[Material for the task Boundary: Start]

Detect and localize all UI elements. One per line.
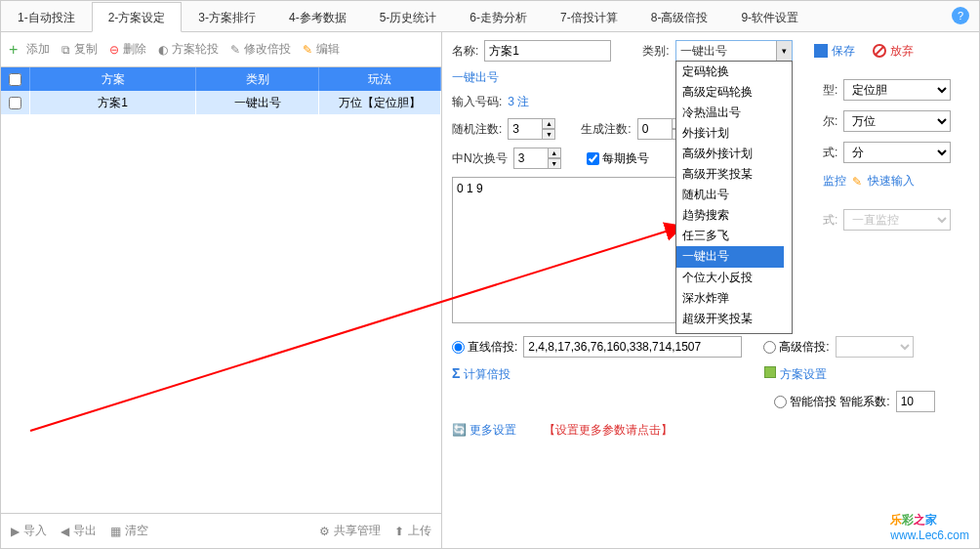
col-plan[interactable]: 方案 (30, 67, 196, 91)
calc-bet-link[interactable]: Σ计算倍投 (452, 365, 510, 383)
col-category[interactable]: 类别 (196, 67, 319, 91)
edit-button[interactable]: ✎编辑 (303, 41, 340, 58)
upload-icon: ⬆ (394, 525, 404, 538)
tab-3[interactable]: 3-方案排行 (182, 2, 272, 31)
dropdown-item[interactable]: 高级开奖投某 (676, 164, 792, 185)
dropdown-item[interactable]: 定码轮换 (676, 62, 792, 82)
name-label: 名称: (452, 43, 478, 60)
type-label: 型: (823, 82, 837, 99)
tab-8[interactable]: 8-高级倍投 (634, 2, 725, 31)
mode-select: 一直监控 (843, 209, 951, 231)
dropdown-item[interactable]: 任三多飞 (676, 226, 792, 246)
row-checkbox[interactable] (9, 97, 21, 109)
add-button[interactable]: +添加 (9, 41, 50, 58)
clear-icon: ▦ (110, 525, 121, 538)
tab-1[interactable]: 1-自动投注 (1, 2, 92, 31)
dropdown-item[interactable]: 高级定码轮换 (676, 82, 792, 103)
tab-2[interactable]: 2-方案设定 (92, 2, 183, 32)
tab-4[interactable]: 4-参考数据 (272, 2, 363, 31)
dropdown-item[interactable]: 深水炸弹 (676, 288, 792, 309)
spin-down[interactable]: ▼ (548, 158, 561, 169)
refresh-icon: 🔄 (452, 423, 467, 437)
rotate-icon: ◐ (158, 43, 168, 57)
adv-bet-select (836, 336, 914, 358)
spin-up[interactable]: ▲ (548, 148, 561, 158)
more-settings-hint: 【设置更多参数请点击】 (544, 422, 673, 439)
fast-input-link[interactable]: 快速输入 (868, 173, 915, 190)
gen-count-input[interactable] (637, 118, 673, 140)
dropdown-item[interactable]: 冷热温出号 (676, 103, 792, 123)
dropdown-item[interactable]: 趋势搜索 (676, 205, 792, 226)
rotate-button[interactable]: ◐方案轮投 (158, 41, 219, 58)
category-label: 类别: (642, 43, 669, 60)
dropdown-item[interactable]: 高级外接计划 (676, 144, 792, 164)
every-period-checkbox[interactable]: 每期换号 (587, 150, 649, 167)
brand-logo: 乐彩之家 www.Lec6.com (890, 510, 969, 542)
sigma-icon: Σ (452, 365, 460, 381)
modify-bet-button[interactable]: ✎修改倍投 (230, 41, 291, 58)
category-combo-input[interactable] (675, 40, 793, 62)
settings-icon (764, 366, 776, 378)
share-button[interactable]: ⚙共享管理 (319, 523, 381, 539)
col-play[interactable]: 玩法 (319, 67, 441, 91)
dropdown-item[interactable]: 个位大小反投 (676, 268, 792, 288)
category-dropdown: 定码轮换高级定码轮换冷热温出号外接计划高级外接计划高级开奖投某随机出号趋势搜索任… (675, 61, 793, 334)
gen-count-label: 生成注数: (581, 121, 631, 138)
brand-url: www.Lec6.com (890, 528, 969, 542)
plus-icon: + (9, 43, 22, 57)
minus-icon: ⊖ (109, 43, 119, 57)
copy-button[interactable]: ⧉复制 (61, 41, 98, 58)
spin-up[interactable]: ▲ (542, 118, 555, 129)
dropdown-item[interactable]: 固定取码 (676, 329, 792, 334)
line-bet-radio[interactable]: 直线倍投: (452, 339, 517, 356)
name-input[interactable] (484, 40, 611, 62)
smart-bet-radio[interactable]: 智能倍投 智能系数: (774, 394, 890, 410)
pos-label: 尔: (823, 113, 837, 130)
adv-bet-radio[interactable]: 高级倍投: (763, 339, 829, 356)
dropdown-item[interactable]: 外接计划 (676, 123, 792, 144)
grid-header: 方案 类别 玩法 (1, 67, 441, 91)
line-bet-input[interactable] (523, 336, 742, 358)
tab-5[interactable]: 5-历史统计 (363, 2, 454, 31)
cell-play: 万位【定位胆】 (319, 91, 441, 114)
pencil-icon: ✎ (852, 175, 862, 189)
pencil-icon: ✎ (303, 43, 312, 57)
grid-body: 方案1 一键出号 万位【定位胆】 (1, 91, 441, 513)
pos-select[interactable]: 万位 (843, 110, 951, 132)
left-toolbar: +添加 ⧉复制 ⊖删除 ◐方案轮投 ✎修改倍投 ✎编辑 (1, 32, 441, 67)
dropdown-item[interactable]: 随机出号 (676, 185, 792, 205)
monitor-link[interactable]: 监控 (823, 173, 846, 190)
dropdown-item[interactable]: 超级开奖投某 (676, 309, 792, 329)
unit-label: 式: (823, 145, 837, 161)
chevron-down-icon[interactable]: ▾ (776, 41, 792, 61)
input-number-link[interactable]: 3 注 (508, 94, 529, 110)
import-button[interactable]: ▶导入 (11, 523, 47, 539)
mode-label: 式: (823, 212, 837, 229)
plan-settings-link[interactable]: 方案设置 (764, 366, 826, 383)
spin-down[interactable]: ▼ (542, 129, 555, 140)
discard-button[interactable]: 放弃 (873, 43, 914, 60)
delete-button[interactable]: ⊖删除 (109, 41, 146, 58)
clear-button[interactable]: ▦清空 (110, 523, 148, 539)
copy-icon: ⧉ (61, 43, 70, 57)
upload-button[interactable]: ⬆上传 (394, 523, 431, 539)
help-icon[interactable]: ? (952, 7, 969, 24)
tab-6[interactable]: 6-走势分析 (453, 2, 544, 31)
save-button[interactable]: 保存 (814, 43, 855, 60)
dropdown-item[interactable]: 一键出号 (676, 246, 784, 268)
export-button[interactable]: ◀导出 (61, 523, 97, 539)
table-row[interactable]: 方案1 一键出号 万位【定位胆】 (1, 91, 441, 114)
save-icon (814, 44, 828, 58)
select-all-checkbox[interactable] (9, 73, 21, 86)
mid-n-input[interactable] (513, 148, 549, 169)
type-select[interactable]: 定位胆 (843, 79, 951, 101)
category-combo[interactable]: ▾ 定码轮换高级定码轮换冷热温出号外接计划高级外接计划高级开奖投某随机出号趋势搜… (675, 40, 793, 62)
random-count-input[interactable] (508, 118, 543, 140)
smart-coef-input[interactable] (896, 391, 935, 412)
tab-7[interactable]: 7-倍投计算 (544, 2, 634, 31)
import-icon: ▶ (11, 525, 20, 538)
unit-select[interactable]: 分 (843, 142, 951, 163)
tab-9[interactable]: 9-软件设置 (724, 2, 815, 31)
more-settings-link[interactable]: 🔄 更多设置 (452, 422, 516, 439)
gear-icon: ⚙ (319, 525, 330, 538)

[Material for the task Boundary: End]

### What the exercise asks
Please output the records exactly, leaving the pictures out.

### Output of the exercise
Detect and localize all UI elements. One per line.
col-plan[interactable]: 方案 (30, 67, 196, 91)
calc-bet-link[interactable]: Σ计算倍投 (452, 365, 510, 383)
col-category[interactable]: 类别 (196, 67, 319, 91)
edit-button[interactable]: ✎编辑 (303, 41, 340, 58)
upload-icon: ⬆ (394, 525, 404, 538)
tab-3[interactable]: 3-方案排行 (182, 2, 272, 31)
dropdown-item[interactable]: 高级开奖投某 (676, 164, 792, 185)
dropdown-item[interactable]: 定码轮换 (676, 62, 792, 82)
name-label: 名称: (452, 43, 478, 60)
type-label: 型: (823, 82, 837, 99)
tab-8[interactable]: 8-高级倍投 (634, 2, 725, 31)
mode-select: 一直监控 (843, 209, 951, 231)
dropdown-item[interactable]: 任三多飞 (676, 226, 792, 246)
row-checkbox[interactable] (9, 97, 21, 109)
add-button[interactable]: +添加 (9, 41, 50, 58)
clear-icon: ▦ (110, 525, 121, 538)
tab-1[interactable]: 1-自动投注 (1, 2, 92, 31)
dropdown-item[interactable]: 高级定码轮换 (676, 82, 792, 103)
tab-2[interactable]: 2-方案设定 (92, 2, 183, 32)
tab-4[interactable]: 4-参考数据 (272, 2, 363, 31)
dropdown-item[interactable]: 深水炸弹 (676, 288, 792, 309)
spin-down[interactable]: ▼ (548, 158, 561, 169)
refresh-icon: 🔄 (452, 423, 467, 437)
rotate-icon: ◐ (158, 43, 168, 57)
adv-bet-select (836, 336, 914, 358)
spin-up[interactable]: ▲ (548, 148, 561, 158)
more-settings-hint: 【设置更多参数请点击】 (544, 422, 673, 439)
fast-input-link[interactable]: 快速输入 (868, 173, 915, 190)
gen-count-input[interactable] (637, 118, 673, 140)
dropdown-item[interactable]: 冷热温出号 (676, 103, 792, 123)
dropdown-item[interactable]: 趋势搜索 (676, 205, 792, 226)
rotate-button[interactable]: ◐方案轮投 (158, 41, 219, 58)
category-label: 类别: (642, 43, 669, 60)
dropdown-item[interactable]: 高级外接计划 (676, 144, 792, 164)
every-period-checkbox[interactable]: 每期换号 (587, 150, 649, 167)
brand-logo: 乐彩之家 www.Lec6.com (890, 510, 969, 542)
sigma-icon: Σ (452, 365, 460, 381)
modify-bet-button[interactable]: ✎修改倍投 (230, 41, 291, 58)
category-combo-input[interactable] (675, 40, 793, 62)
settings-icon (764, 366, 776, 378)
share-button[interactable]: ⚙共享管理 (319, 523, 381, 539)
col-play[interactable]: 玩法 (319, 67, 441, 91)
dropdown-item[interactable]: 个位大小反投 (676, 268, 792, 288)
category-dropdown: 定码轮换高级定码轮换冷热温出号外接计划高级外接计划高级开奖投某随机出号趋势搜索任… (675, 61, 793, 334)
gen-count-label: 生成注数: (581, 121, 631, 138)
brand-url: www.Lec6.com (890, 528, 969, 542)
plus-icon: + (9, 43, 22, 57)
minus-icon: ⊖ (109, 43, 119, 57)
copy-button[interactable]: ⧉复制 (61, 41, 98, 58)
spin-up[interactable]: ▲ (542, 118, 555, 129)
dropdown-item[interactable]: 固定取码 (676, 329, 792, 334)
line-bet-radio[interactable]: 直线倍投: (452, 339, 517, 356)
name-input[interactable] (484, 40, 611, 62)
smart-bet-radio[interactable]: 智能倍投 智能系数: (774, 394, 890, 410)
pos-label: 尔: (823, 113, 837, 130)
adv-bet-radio[interactable]: 高级倍投: (763, 339, 829, 356)
dropdown-item[interactable]: 外接计划 (676, 123, 792, 144)
grid-header: 方案 类别 玩法 (1, 67, 441, 91)
line-bet-input[interactable] (523, 336, 742, 358)
tab-5[interactable]: 5-历史统计 (363, 2, 454, 31)
cell-play: 万位【定位胆】 (319, 91, 441, 114)
pencil-icon: ✎ (852, 175, 862, 189)
pencil-icon: ✎ (303, 43, 312, 57)
grid-body: 方案1 一键出号 万位【定位胆】 (1, 91, 441, 513)
pos-select[interactable]: 万位 (843, 110, 951, 132)
left-toolbar: +添加 ⧉复制 ⊖删除 ◐方案轮投 ✎修改倍投 ✎编辑 (1, 32, 441, 67)
dropdown-item[interactable]: 随机出号 (676, 185, 792, 205)
monitor-link[interactable]: 监控 (823, 173, 846, 190)
dropdown-item[interactable]: 超级开奖投某 (676, 309, 792, 329)
unit-label: 式: (823, 145, 837, 161)
chevron-down-icon[interactable]: ▾ (776, 41, 792, 61)
input-number-link[interactable]: 3 注 (508, 94, 529, 110)
import-button[interactable]: ▶导入 (11, 523, 47, 539)
mode-label: 式: (823, 212, 837, 229)
plan-settings-link[interactable]: 方案设置 (764, 366, 826, 383)
spin-down[interactable]: ▼ (542, 129, 555, 140)
discard-button[interactable]: 放弃 (873, 43, 914, 60)
delete-button[interactable]: ⊖删除 (109, 41, 146, 58)
clear-button[interactable]: ▦清空 (110, 523, 148, 539)
copy-icon: ⧉ (61, 43, 70, 57)
upload-button[interactable]: ⬆上传 (394, 523, 431, 539)
help-icon[interactable]: ? (952, 7, 969, 24)
tab-6[interactable]: 6-走势分析 (453, 2, 544, 31)
save-button[interactable]: 保存 (814, 43, 855, 60)
dropdown-item[interactable]: 一键出号 (676, 246, 784, 268)
export-button[interactable]: ◀导出 (61, 523, 97, 539)
table-row[interactable]: 方案1 一键出号 万位【定位胆】 (1, 91, 441, 114)
save-icon (814, 44, 828, 58)
select-all-checkbox[interactable] (9, 73, 21, 86)
mid-n-input[interactable] (513, 148, 549, 169)
type-select[interactable]: 定位胆 (843, 79, 951, 101)
category-combo[interactable]: ▾ 定码轮换高级定码轮换冷热温出号外接计划高级外接计划高级开奖投某随机出号趋势搜… (675, 40, 793, 62)
random-count-input[interactable] (508, 118, 543, 140)
smart-coef-input[interactable] (896, 391, 935, 412)
tab-7[interactable]: 7-倍投计算 (544, 2, 634, 31)
import-icon: ▶ (11, 525, 20, 538)
unit-select[interactable]: 分 (843, 142, 951, 163)
tab-9[interactable]: 9-软件设置 (724, 2, 815, 31)
more-settings-link[interactable]: 🔄 更多设置 (452, 422, 516, 439)
gear-icon: ⚙ (319, 525, 330, 538)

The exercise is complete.